Professional newcomers may acquire an EU Blue Card with a gross annual pay of at least €41,041.80 (as of 2024) if they received their latest university degree or similar formal qualification within the last three years. This applies to new workers in all professions. However, the approval of the Federal Employment Agency is required.

Chapter overview

Special Case: EU Blue Card for IT Experts Without Formal Qualification

IT experts or executives without a formal degree who wish to work in IT in Germany may be granted an EU Blue Card under the following conditions:

  • Applicants must have proof of a concrete job offer as an IT expert in Germany.
  • The position in Germany must generate a gross annual pay of at least €41,041.80 (as of 2024).
  • Applicants must have had at least 3 years of experience working in IT within the last 7 years. The work experience must be equivalent to university qualification, and it must be mandatory for the type of employment in Germany.

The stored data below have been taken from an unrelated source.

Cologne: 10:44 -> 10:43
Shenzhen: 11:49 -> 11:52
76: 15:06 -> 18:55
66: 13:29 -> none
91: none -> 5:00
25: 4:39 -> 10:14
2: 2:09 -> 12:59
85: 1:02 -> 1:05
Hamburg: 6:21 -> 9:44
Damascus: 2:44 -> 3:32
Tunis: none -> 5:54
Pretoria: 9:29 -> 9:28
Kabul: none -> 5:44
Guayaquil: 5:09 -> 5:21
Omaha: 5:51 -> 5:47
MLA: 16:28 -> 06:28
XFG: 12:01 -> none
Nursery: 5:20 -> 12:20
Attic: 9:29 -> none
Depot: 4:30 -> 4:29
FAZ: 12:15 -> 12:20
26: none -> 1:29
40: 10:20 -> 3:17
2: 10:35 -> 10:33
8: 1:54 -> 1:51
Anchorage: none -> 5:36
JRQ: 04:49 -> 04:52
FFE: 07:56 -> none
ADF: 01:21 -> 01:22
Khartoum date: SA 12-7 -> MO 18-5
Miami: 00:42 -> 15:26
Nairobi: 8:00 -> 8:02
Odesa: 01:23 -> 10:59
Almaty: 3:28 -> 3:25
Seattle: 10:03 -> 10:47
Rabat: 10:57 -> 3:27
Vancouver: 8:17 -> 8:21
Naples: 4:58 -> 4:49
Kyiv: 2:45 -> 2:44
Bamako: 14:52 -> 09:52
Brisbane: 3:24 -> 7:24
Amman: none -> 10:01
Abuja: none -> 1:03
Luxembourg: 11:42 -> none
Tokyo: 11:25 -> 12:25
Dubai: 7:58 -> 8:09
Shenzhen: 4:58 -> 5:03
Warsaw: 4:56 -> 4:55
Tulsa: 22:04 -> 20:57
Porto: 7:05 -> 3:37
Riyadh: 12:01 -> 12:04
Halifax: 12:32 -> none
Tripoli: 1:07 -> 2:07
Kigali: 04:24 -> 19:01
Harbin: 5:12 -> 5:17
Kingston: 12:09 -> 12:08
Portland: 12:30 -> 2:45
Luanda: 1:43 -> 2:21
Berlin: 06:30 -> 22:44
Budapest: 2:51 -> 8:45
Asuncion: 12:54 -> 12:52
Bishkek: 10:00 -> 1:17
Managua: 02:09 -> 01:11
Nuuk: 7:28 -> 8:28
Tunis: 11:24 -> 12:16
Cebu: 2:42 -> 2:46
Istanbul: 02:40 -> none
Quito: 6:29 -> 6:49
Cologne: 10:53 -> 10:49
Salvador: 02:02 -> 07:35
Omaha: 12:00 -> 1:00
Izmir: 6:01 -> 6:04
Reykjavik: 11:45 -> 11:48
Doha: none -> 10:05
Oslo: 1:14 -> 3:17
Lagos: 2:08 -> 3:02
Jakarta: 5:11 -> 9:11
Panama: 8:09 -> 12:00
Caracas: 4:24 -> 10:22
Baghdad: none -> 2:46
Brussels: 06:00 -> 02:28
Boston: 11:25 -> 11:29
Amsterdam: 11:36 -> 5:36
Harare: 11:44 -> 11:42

Applicants who meet these requirements are entitled to receive an EU Blue Card according to section 18g AufenthG (short for Aufenthaltsgesetz, lit. ‘Residence Act’; German only). For more information, see this page on entry and visa processes.

Applicants can file for an EU Blue Card at the Hamburg Welcome Center or at the local Hamburg Service Point for Foreigners’ Affairs. Please use this Online Service for Residence Permits in Hamburg to file an application.